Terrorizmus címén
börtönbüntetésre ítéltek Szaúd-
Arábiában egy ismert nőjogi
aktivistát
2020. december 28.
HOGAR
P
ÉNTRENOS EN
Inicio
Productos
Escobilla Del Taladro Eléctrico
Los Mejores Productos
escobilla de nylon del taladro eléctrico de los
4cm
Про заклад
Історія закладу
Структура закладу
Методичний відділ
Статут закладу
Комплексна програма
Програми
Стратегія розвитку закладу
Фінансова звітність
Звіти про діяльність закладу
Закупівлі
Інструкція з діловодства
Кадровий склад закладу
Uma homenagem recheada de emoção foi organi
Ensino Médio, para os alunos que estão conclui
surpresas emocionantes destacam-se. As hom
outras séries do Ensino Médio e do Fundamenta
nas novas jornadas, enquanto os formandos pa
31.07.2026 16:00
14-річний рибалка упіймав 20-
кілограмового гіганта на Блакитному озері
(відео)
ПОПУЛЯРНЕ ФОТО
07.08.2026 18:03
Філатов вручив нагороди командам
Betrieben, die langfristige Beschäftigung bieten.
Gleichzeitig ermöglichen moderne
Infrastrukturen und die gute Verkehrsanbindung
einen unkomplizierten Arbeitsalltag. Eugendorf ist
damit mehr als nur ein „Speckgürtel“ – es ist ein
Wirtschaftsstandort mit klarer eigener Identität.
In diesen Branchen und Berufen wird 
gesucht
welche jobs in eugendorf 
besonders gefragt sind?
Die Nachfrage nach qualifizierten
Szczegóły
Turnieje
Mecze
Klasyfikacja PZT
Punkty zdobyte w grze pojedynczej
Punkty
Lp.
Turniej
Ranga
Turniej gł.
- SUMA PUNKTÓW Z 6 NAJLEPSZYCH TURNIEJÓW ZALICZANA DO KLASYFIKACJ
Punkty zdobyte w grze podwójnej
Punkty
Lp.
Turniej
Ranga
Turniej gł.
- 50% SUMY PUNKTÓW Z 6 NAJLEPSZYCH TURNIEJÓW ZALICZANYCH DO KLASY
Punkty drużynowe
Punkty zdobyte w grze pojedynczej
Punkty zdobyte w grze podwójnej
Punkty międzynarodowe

> _Goal of the exercise_
All of the entries above must be output word for word.

> _Output for this exercise_
Terrorizmus címén
börtönbüntetésre ítéltek Szaúd-
Arábiában egy ismert nőjogi
aktivistát
2020. december 28.
HOGAR
P
ÉNTRENOS EN
Inicio
Productos
Escobilla Del Taladro Eléctrico
Los Mejores Productos
escobilla de nylon del taladro eléctrico de los
4cm
Про заклад
Історія закладу
Структура закладу
Методичний відділ
Статут закладу
Комплексна програма
Програми
Стратегія розвитку закладу
Фінансова звітність
Звіти про діяльність закладу
Закупівлі
Інструкція з діловодства
Кадровий склад закладу
Uma homenagem recheada de emoção foi organi
Ensino Médio, para os alunos que estão conclui
surpresas emocionantes destacam-se. As hom
outras séries do Ensino Médio e do Fundamenta
nas novas jornadas, enquanto os formandos pa
31.07.2026 16:00
14-річний рибалка упіймав 20-
кілограмового гіганта на Блакитному озері
(відео)
ПОПУЛЯРНЕ ФОТО
07.08.2026 18:03
Філатов вручив нагороди командам
Betrieben, die langfristige Beschäftigung bieten.
Gleichzeitig ermöglichen moderne
Infrastrukturen und die gute Verkehrsanbindung
einen unkomplizierten Arbeitsalltag. Eugendorf ist
damit mehr als nur ein „Speckgürtel“ – es ist ein
Wirtschaftsstandort mit klarer eigener Identität.
In diesen Branchen und Berufen wird 
gesucht
welche jobs in eugendorf 
besonders gefragt sind?
Die Nachfrage nach qualifizierten
Szczegóły
Turnieje
Mecze
Klasyfikacja PZT
Punkty zdobyte w grze pojedynczej
Punkty
Lp.
Turniej
Ranga
Turniej gł.
- SUMA PUNKTÓW Z 6 NAJLEPSZYCH TURNIEJÓW ZALICZANA DO KLASYFIKACJ
Punkty zdobyte w grze podwójnej
Punkty
Lp.
Turniej
Ranga
Turniej gł.
- 50% SUMY PUNKTÓW Z 6 NAJLEPSZYCH TURNIEJÓW ZALICZANYCH DO KLASY
Punkty drużynowe
Punkty zdobyte w grze pojedynczej
Punkty zdobyte w grze podwójnej
Punkty międzynarodowe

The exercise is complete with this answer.